Jake: We did that in 2018 in my bedroom. That is one of my favourite Smashing Pumpkins songs and their version is super poppy, I like their poppy songs. Karly and I were recording an EP together, the idea was to make it shoegaze with no drums just loud guitars and vocals. Those cords are pretty simple so I thought it would work out well. I came across it on the Pumpkins subreddit one day and the Pumpkins fans on the Reddit do not like it but they also like the new Pumpkins records. So, yeah that’s on them.
Xandy: It’s a skill issue for sure [laughs].
Okay so finally last.fm recorded that there are five bands called Wednesday, there is you, then the Canadian band active during the 60s/70s known for "Last Kiss”, the German-English rock band active from 1975-1980, the Swedish entry in the 2003 Junior Eurovision competition, and an instrumental rock band from Bangkok. Who do you think would win in a fight?
Jake: Probably Wednesday 13, with the scary guy.
Alan: Yeah, he wasn’t on the list, but he would show up.
Karly: With a knife.
Jake: That guy is scary you wouldn’t want to run into him at night.

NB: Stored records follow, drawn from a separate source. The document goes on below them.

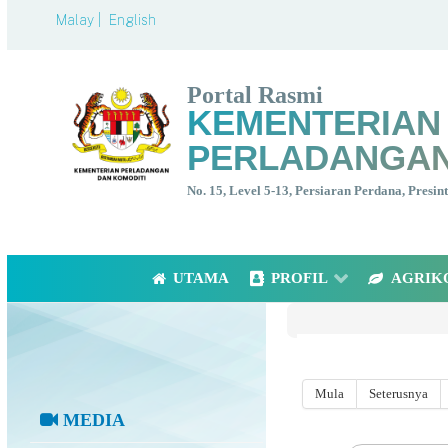
Malay |
English
Portal Rasmi
KEMENTERIAN
PERLADANGAN
No. 15, Level 5-13, Persiaran Perdana, Presi
UTAMA
PROFIL
AGRIK
Mula
Seterusnya
MEDIA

Xandy: The instrumental band from Bangkok could be brutal, I have to listen to their music to make a call. But we have pretty high stats between the five of us.
Karly: Not me.
Alan: We’ll see.
Jake: Xandy would do all the heavy lifting, he’s the scrappiest.
Xandy: Alan too. We would go back-to-back and do the thing where we would get back-to-back, link arms and do crazy shit.
Alan: I’m a tank.
Jake: Can we bring our tour van?
Oh, the tour van counts for sure.
Xandy: We just got a new van back home.
Alan: I don’t know if any of those guys are in a bus yet, so we might have them all there.